CHAPTER III
THE KILLING OF TWINS—OTHER EXCUSES FOR INFANTICIDE—RESTRICTING THE FAMILY—ECONOMIC REASONS ACKNOWLEDGED—DYING OF DESPAIR.
IT has seemed necessary to dwell thus at length on the conditions among the Papuans and allied tribes as it appeared to me important that the very beginnings of the family should be understood. The general agreement of ethnologists as to the low standing of the Papuans justifies, I believe, our assuming them to be as near the point of culture of our neolithic (or paleolithic) ancestors as it is possible to come.
From now on the course is upward. Strange as it may seem, the lowest tribes are less “human,” both in the matter of offspring and in the matter of sentiment of love for women, than some of the beasts and birds,[36] but having touched that depth, the next step brings us in contact with feelings that, in a way, begin to approximate our own.
In the stages above the Papuans there is some affection for the woman; her position is nearer to that of wife and less that of captive. In consequence there is a more kindly regard for the children that she bears. Now begins the development of the parental affection. It is, however, confined to the female at first; “to this fact, rather than to doubt of paternity, should we attribute the very common habit in such communities of reckoning ancestry in the female line only.”[37]

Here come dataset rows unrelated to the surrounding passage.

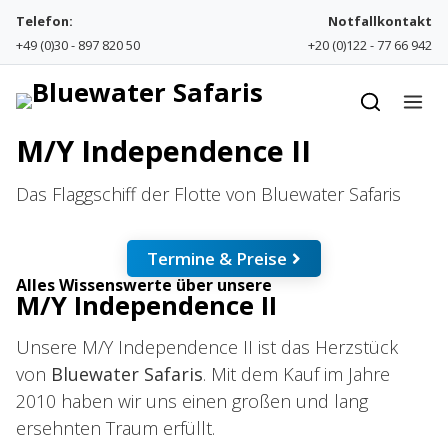
Skip to content
Telefon:
Notfallkontakt
+49 (0)30 - 897 820 50
+20 (0)122 - 77 66 942
M/Y Independence II
Das Flaggschiff der Flotte von Bluewater Safaris
Termine & Preise
Alles Wissenswerte über unsere
M/Y Independence II
Unsere M/Y Independence II ist das Herzstück
von
Bluewater Safaris
. Mit dem Kauf im Jahre
2010 haben wir uns einen großen und lang
ersehnten Traum erfüllt.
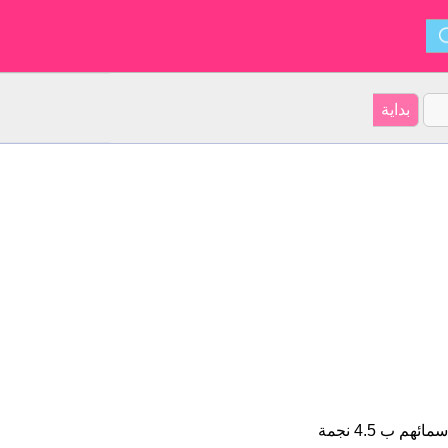
Neymar هو اسم للبنين على موقعنا 32 الأشخاص بأسم Neymar (قدر اسمائهم ب 4.5 نجمة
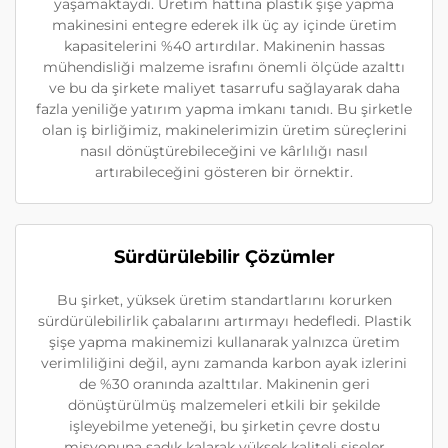
yaşamaktaydı. Üretim hattına plastik şişe yapma
makinesini entegre ederek ilk üç ay içinde üretim
kapasitelerini %40 artırdılar. Makinenin hassas
mühendisliği malzeme israfını önemli ölçüde azalttı
ve bu da şirkete maliyet tasarrufu sağlayarak daha
fazla yeniliğe yatırım yapma imkanı tanıdı. Bu şirketle
olan iş birliğimiz, makinelerimizin üretim süreçlerini
nasıl dönüştürebileceğini ve kârlılığı nasıl
artırabileceğini gösteren bir örnektir.
Sürdürülebilir Çözümler
Bu şirket, yüksek üretim standartlarını korurken
sürdürülebilirlik çabalarını artırmayı hedefledi. Plastik
şişe yapma makinemizi kullanarak yalnızca üretim
verimliliğini değil, aynı zamanda karbon ayak izlerini
de %30 oranında azalttılar. Makinenin geri
dönüştürülmüş malzemeleri etkili bir şekilde
işleyebilme yeteneği, bu şirketin çevre dostu
misyonuna sadık kalarak yüksek kaliteli şişeler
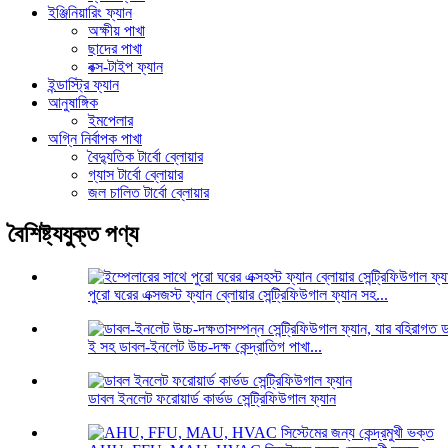
ইঞ্জিনিয়ারিং ফ্যান
অক্ষীয় পাখা
ছাদের পাখা
বক্স-টাইপ ফ্যান
ইন্ডাস্ট্রি ফ্যান
আনুষাঙ্গিক
ইমপেলার
অগ্নি নির্বাপক পাখা
বৈদ্যুতিক টার্বো ব্লোয়ার
গ্যাস টার্বো ব্লোয়ার
জল চালিত টার্বো ব্লোয়ার
বৈশিষ্ট্যযুক্ত পণ্য
পুরো ঘরের এক্সজস্ট ফ্যান ব্লোয়ার সেন্ট্রিফিউগাল ফ্যান সহ...
ই সহ ডাবল-ইনলেট উচ্চ-দক্ষ কেন্দ্রাতিগ পাখা...
ডাবল ইনলেট ফরোয়ার্ড কার্ভড সেন্ট্রিফিউগাল ফ্যান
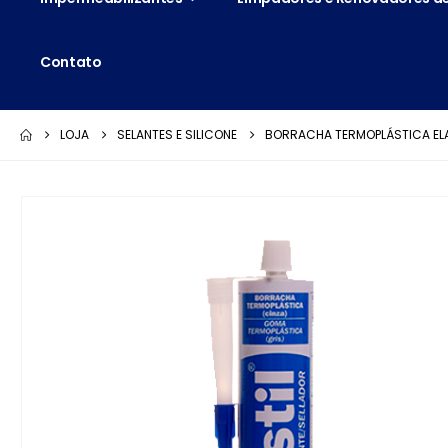
Contato
LOJA
SELANTES E SILICONE
BORRACHA TERMOPLÁSTICA ELA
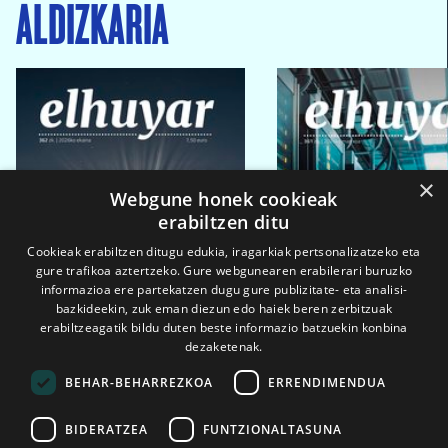
ALDIZKARIA
×
Webgune honek cookieak
erabiltzen ditu
Cookieak erabiltzen ditugu edukia, iragarkiak pertsonalizatzeko eta
gure trafikoa aztertzeko. Gure webgunearen erabilerari buruzko
informazioa ere partekatzen dugu gure publizitate- eta analisi-
bazkideekin, zuk eman diezun edo haiek beren zerbitzuak
erabiltzeagatik bildu duten beste informazio batzuekin konbina
dezaketenak.
BEHAR-BEHARREZKOA
ERRENDIMENDUA
BIDERATZEA
FUNTZIONALTASUNA
2026ko eka. 1a
2026ko mar. 1a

Man, no longer relying on his own cannibalistic brute force to do with his progeny as he wishes, invents reasons for doing away with his burdensome offspring.
We have already seen that the Papuans restricted their families to two children, when it was possible. As late as the middle of the seventeenth century, Dapper reported that in Benin no twins were found, as it was regarded as a sign of dishonour for a woman to have twins.[38]
Among the Arunta tribes in Central Australia, twins are “immediately killed as something which is unnatural.”[39] Among northern tribes they “are usually destroyed as something uncanny.”[40] With the Kaffirs, it was found that “when twins are born, one is usually neglected and allowed to die.”[41] Of the western Victorian tribes we learn that “twins are as common among them as among Europeans; but as food is occasionally very scarce and a large family troublesome to move about, it is lawful and customary to destroy the weaker twin child, irrespective of sex.”[42]